Good policy that maximizes the benefit of public access to scientific publications should be specific about the research and technological standards, while allowing freedom of choice in the specific technological tools used to achieve these standards.

We urge the federal agencies when developing their policies to consider the power of consistency in encouraging adherence and minimizing the cost and complexity of compliance. We believe these goals are in keeping with those previously stated by this administration and certainly with the goals of principal investigators and university administration.

Thank you again for this opportunity.

___

Data

Comments from Center for Digital Research and Scholarship Director Rebecca Kennison at the "Public Access to Federally-Supported Research and Development Data and Publications: Data" meeting hosted by the National Academies, May 16, 2013.

My name is Rebecca Kennison, and I am the Director of the Center for Digital Research and Scholarship, which is part of Columbia University Libraries/Information Services. CDRS serves the digital research and scholarly communication needs of the faculty, students, and staff of Columbia University.
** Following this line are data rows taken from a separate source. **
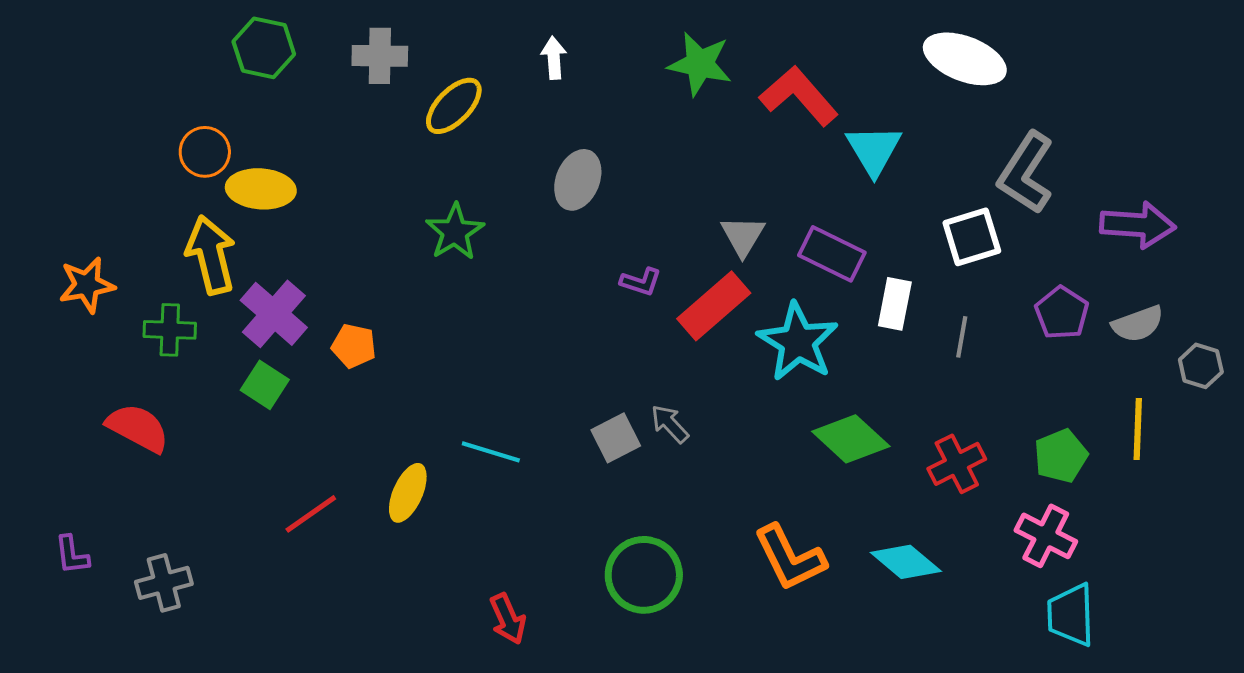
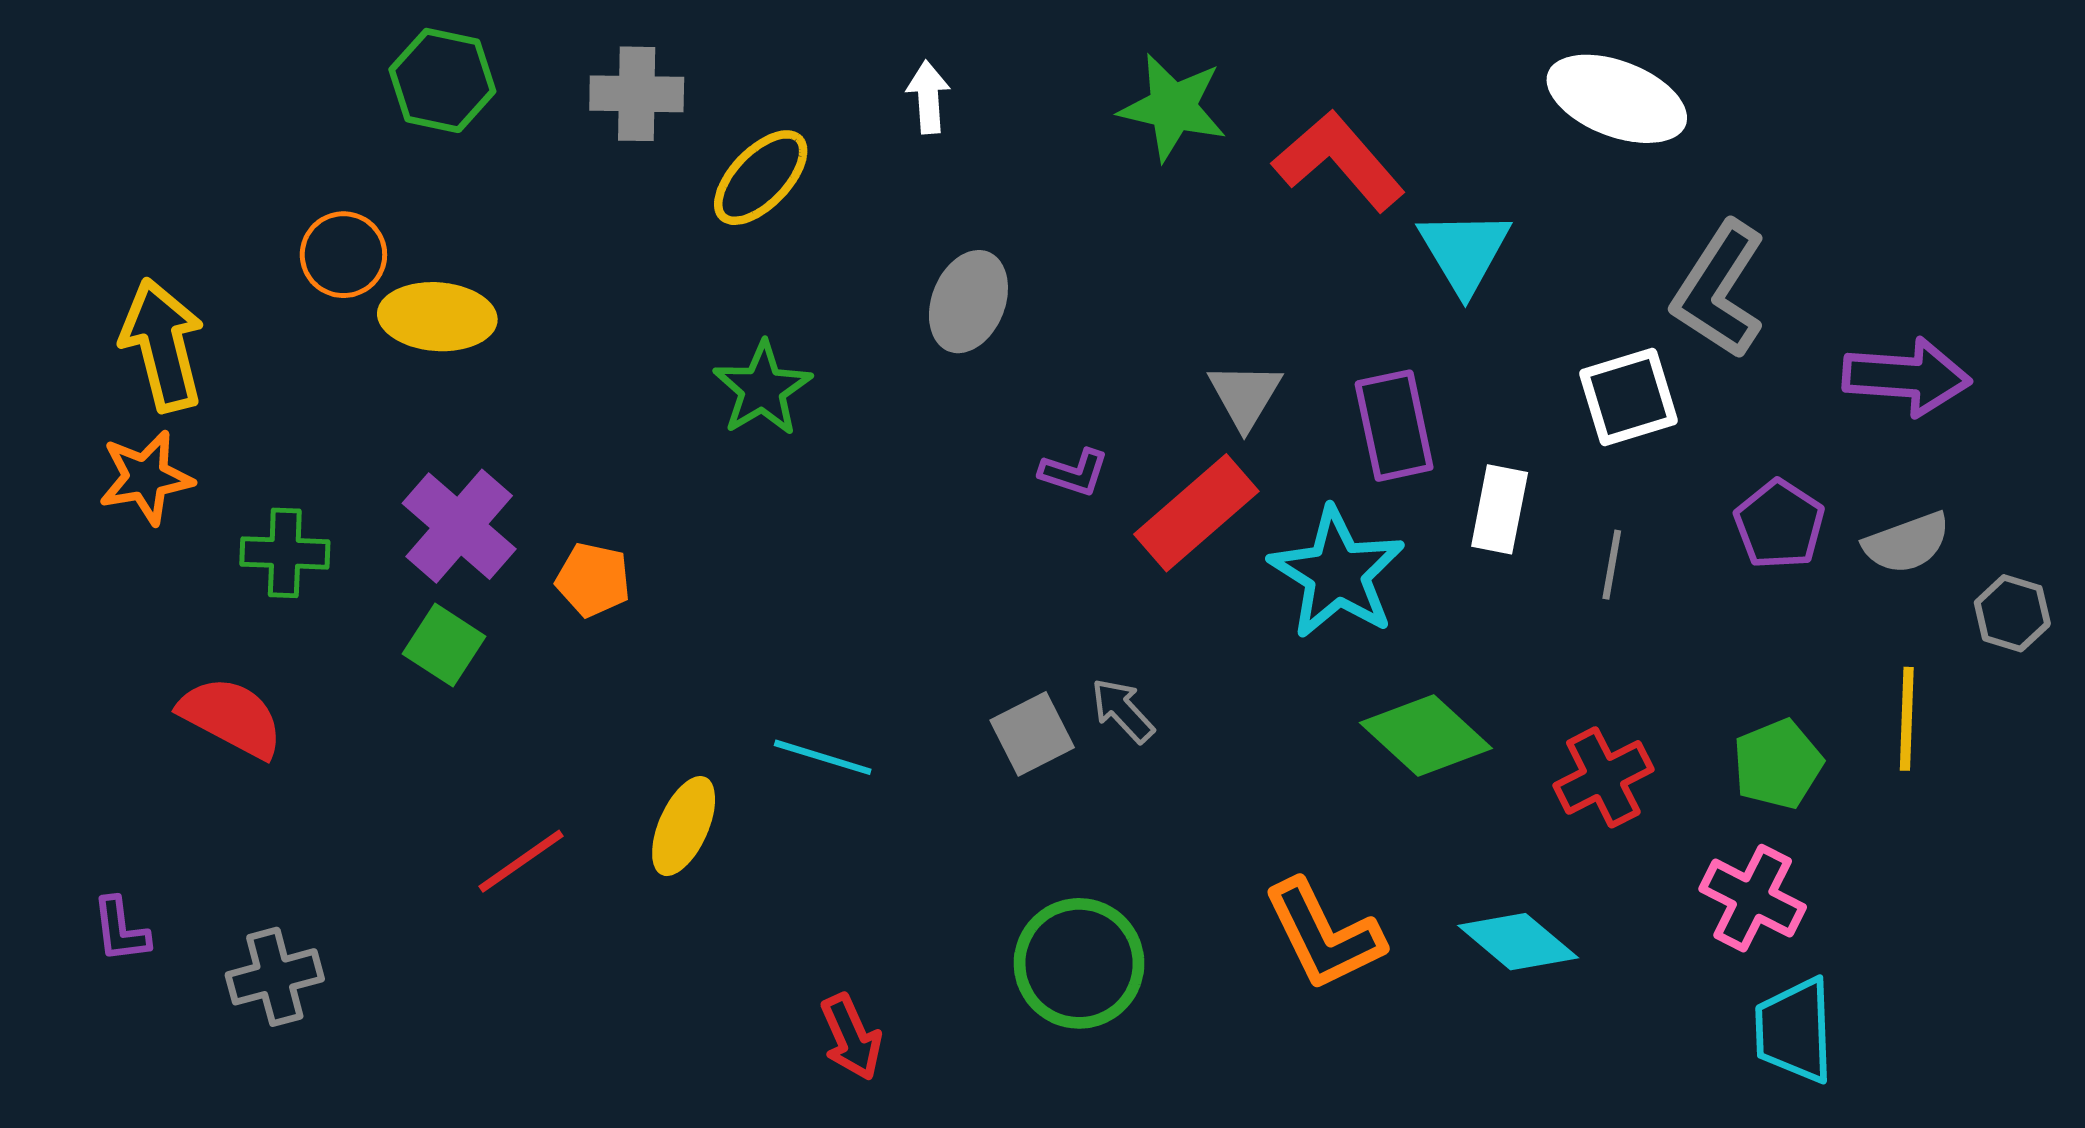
purple rectangle: (832, 254) -> (1394, 426), turned 52
yellow arrow: (211, 255) -> (163, 345), moved

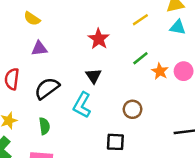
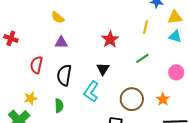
yellow line: (140, 20) -> (145, 27), turned -48
orange star: (160, 71) -> (163, 99), moved
black semicircle: (47, 88) -> (64, 75), turned -50
brown circle: (133, 109) -> (132, 99), size x1.5

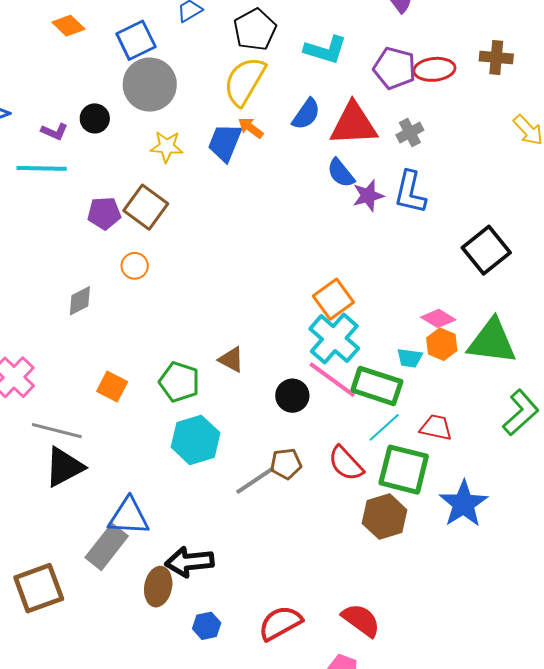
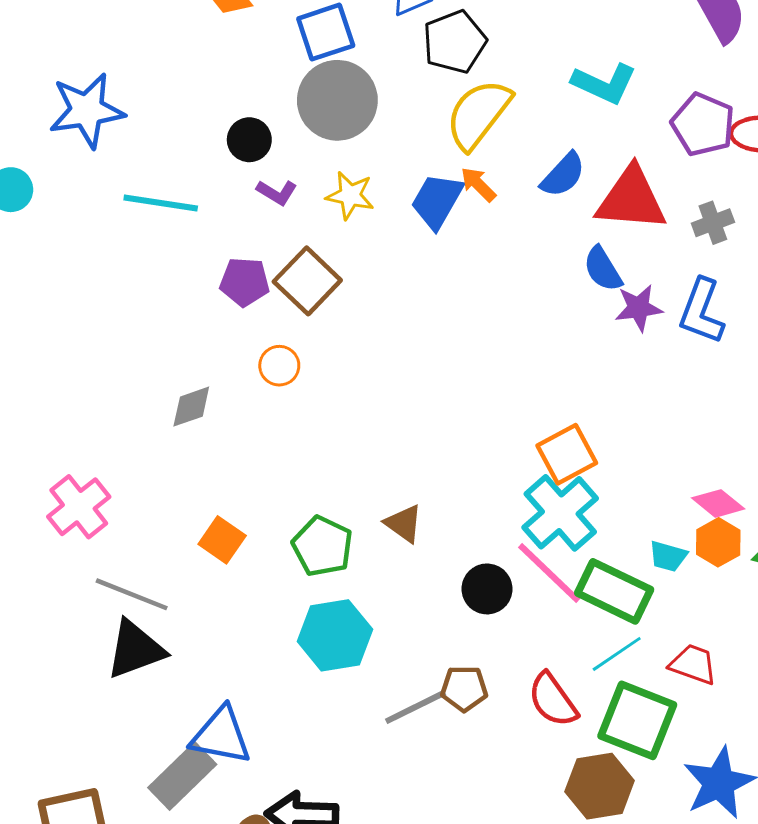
black pentagon: (255, 30) -> (455, 42), moved
purple L-shape: (54, 132) -> (277, 192), moved

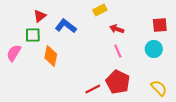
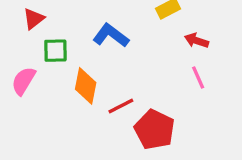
red triangle: (40, 16) -> (34, 19), moved
red pentagon: (118, 82) -> (155, 130), moved
red line: (93, 89) -> (121, 106), moved

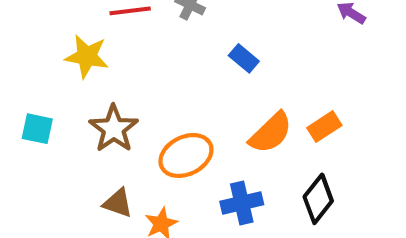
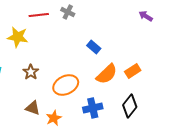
blue rectangle: (244, 58) -> (94, 47), moved
brown star: (114, 129) -> (31, 72), size x0.7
Within our portfolio, we manage Columbia’s research repository, and through our Scholarly Communication Program we provide a wealth of information on a number of topics, including the opportunities and challenges of data management, data sharing, and data visualization. Along with our Research Data Manager, Amy Nurnberger, from whom you’ve already heard, we work closely with our colleagues, both in the Libraries and in the Office of Research Administration, to provide valuable training and education about data management and the research data life cycle. It is within this context that we welcome the opportunity to respond to the White House Memorandum on “Increasing Access to the Results of Federally Funded Scientific Research.”

We appreciate in particular that the Memorandum calls for agency plans to be developed in consultation with all stakeholders, which include universities and their libraries, who share common interests with the federal government in promoting broad public access to and the productive reuse of research data.

I would like to present here four recommendations to begin to achieve this goal.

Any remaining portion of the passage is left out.